Our noble friend Wim Holleman has closed his earthly life and began, on the 13th November, the course that shall lead him through pure spiritual regions.

We would like to give a short sketch of a few phases of the course of his life, which is now closed. We have chosen three images which relate to his youth, middle age and to the phase in which he was older and more mature.

When he was two years old his father died. Between his second and twelfth years he lived with his mother, brother and two sisters in Baarn. His mother was a gifted pianist who often accompanied singers; the house was pervaded with a beautiful wealth of sound which the little Wim absorbed with great intensity. His being obtained the nourishment which he eagerly longed for. Even at an early age he obtained piano lessons from his mother and he developed fast and easily. We should always imagine the little Wim as a specially beautiful, finely built child. He was steeped in song and music. Poetically expressed, it was as if he had fallen from out of the music of the spheres.

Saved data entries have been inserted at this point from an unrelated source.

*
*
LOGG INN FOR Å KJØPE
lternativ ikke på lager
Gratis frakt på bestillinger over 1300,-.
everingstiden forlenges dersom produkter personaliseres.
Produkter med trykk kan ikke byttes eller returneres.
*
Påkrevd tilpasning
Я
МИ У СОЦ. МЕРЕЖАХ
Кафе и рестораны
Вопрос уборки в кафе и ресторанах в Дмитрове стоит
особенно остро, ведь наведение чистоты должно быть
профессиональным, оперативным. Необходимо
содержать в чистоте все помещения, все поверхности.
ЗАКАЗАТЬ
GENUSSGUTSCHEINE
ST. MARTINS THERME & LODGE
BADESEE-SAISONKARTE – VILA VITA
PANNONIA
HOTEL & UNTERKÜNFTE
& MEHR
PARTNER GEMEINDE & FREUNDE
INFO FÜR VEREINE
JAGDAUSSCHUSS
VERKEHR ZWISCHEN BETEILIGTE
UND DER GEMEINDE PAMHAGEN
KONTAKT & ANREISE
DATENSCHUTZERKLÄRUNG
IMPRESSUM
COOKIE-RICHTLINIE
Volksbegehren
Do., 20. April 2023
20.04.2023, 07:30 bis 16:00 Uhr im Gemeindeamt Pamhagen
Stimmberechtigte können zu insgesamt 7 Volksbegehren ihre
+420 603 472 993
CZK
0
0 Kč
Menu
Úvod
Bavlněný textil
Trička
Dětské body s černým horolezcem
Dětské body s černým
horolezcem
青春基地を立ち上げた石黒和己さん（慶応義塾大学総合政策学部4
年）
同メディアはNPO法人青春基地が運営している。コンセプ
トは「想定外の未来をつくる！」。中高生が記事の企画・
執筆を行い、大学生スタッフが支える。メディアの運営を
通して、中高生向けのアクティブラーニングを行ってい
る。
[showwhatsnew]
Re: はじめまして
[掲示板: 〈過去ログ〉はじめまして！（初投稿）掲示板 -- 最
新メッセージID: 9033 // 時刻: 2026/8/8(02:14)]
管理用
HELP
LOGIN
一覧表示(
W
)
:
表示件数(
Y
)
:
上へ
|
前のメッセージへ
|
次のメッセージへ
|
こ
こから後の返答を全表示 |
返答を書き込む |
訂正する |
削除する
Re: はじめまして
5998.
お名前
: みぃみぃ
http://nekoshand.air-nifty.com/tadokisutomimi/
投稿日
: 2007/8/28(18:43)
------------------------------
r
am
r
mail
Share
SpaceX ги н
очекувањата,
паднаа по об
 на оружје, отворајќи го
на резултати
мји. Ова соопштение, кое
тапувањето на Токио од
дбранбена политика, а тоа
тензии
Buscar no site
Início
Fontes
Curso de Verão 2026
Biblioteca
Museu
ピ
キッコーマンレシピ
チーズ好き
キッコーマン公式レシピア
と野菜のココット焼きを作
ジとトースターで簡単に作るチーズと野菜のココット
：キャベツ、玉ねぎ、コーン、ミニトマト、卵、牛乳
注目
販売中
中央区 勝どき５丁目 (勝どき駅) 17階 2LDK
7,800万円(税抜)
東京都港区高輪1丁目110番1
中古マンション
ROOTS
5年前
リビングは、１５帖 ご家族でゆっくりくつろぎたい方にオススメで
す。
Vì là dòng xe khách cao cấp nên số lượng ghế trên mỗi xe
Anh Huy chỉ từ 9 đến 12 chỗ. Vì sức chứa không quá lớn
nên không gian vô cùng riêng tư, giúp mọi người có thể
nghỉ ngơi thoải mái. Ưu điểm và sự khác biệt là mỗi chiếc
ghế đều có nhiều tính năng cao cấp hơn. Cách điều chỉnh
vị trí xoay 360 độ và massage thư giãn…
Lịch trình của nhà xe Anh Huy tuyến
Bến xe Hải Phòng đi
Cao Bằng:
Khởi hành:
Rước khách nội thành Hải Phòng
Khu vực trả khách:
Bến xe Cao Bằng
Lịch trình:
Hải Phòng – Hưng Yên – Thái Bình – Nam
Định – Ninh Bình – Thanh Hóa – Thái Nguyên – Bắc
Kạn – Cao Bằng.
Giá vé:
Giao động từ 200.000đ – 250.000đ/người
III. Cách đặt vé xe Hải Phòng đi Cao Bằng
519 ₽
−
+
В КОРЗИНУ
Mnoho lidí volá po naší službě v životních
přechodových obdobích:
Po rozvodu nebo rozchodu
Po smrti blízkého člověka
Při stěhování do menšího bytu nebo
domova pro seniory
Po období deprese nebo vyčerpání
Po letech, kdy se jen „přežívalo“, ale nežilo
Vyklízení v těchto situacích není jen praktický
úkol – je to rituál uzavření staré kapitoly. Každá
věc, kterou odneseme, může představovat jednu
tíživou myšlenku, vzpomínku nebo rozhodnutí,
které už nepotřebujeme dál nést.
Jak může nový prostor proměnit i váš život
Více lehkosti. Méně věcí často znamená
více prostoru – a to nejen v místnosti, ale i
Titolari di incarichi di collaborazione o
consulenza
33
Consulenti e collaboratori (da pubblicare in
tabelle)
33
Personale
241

After struggling through secondary school in the Hague, which did not suit him, and having deepened his love of music under the inspiring musicologist Van de Waal, he went at the age of seventeen to study chemistry in Leiden.

Just before, on the basis of their fruitful conversations, his cousin Riet had handed him a copy of The Philosophy of Freedom [Steiner], which he studied with great intensity. His choice for the study of chemistry can be associated with the fact that the fascinating play of the visible chemical processes is connected with the same world of numbers which manifests itself in music. He was, certainly later, strongly under the influence of this relationship. And this leads to the second image.

After his PhD, he worked for many years as assistant in Leiden, before going to Indonesia in 1936, where he obtained a leading position in the Buitenzorg College of the National University. There he married Ibolya Mancza in 1938, whom he knew from his time in Leiden. In 1951 he was appointed professor. His inaugural address gives a clear image of the state of Wim Holleman's soul and spirit at that time. In it he sketches the development of chemistry since the Middle Ages. The ancient alchemy connected a very limited number of chemical processes to a large wealth of inner experiences. The "making of gold" still meant at that time the purification of the soul life, so that it attained a quality of gold. The purification was felt as a musical experience, connected with the endurance of pain. The further [historical] development of alchemy is followed, step by step, in the speech; it eventually leads to its [materialistic] opposite. Present-day chemistry (1951) connects an overwhelmingly large number of processes with a poverty of inner experience. The concepts remain almost totally limited to mechanistic phenomena in a world of unimaginably small particles. Wim Holleman ended his speech with the wish that we may have a prospect of a future rebirth of the inner wealth that could liberate chemistry from out of her [present-day] prison. He uses a quotation from the independent chemist Liesegang: "I enter into no prison".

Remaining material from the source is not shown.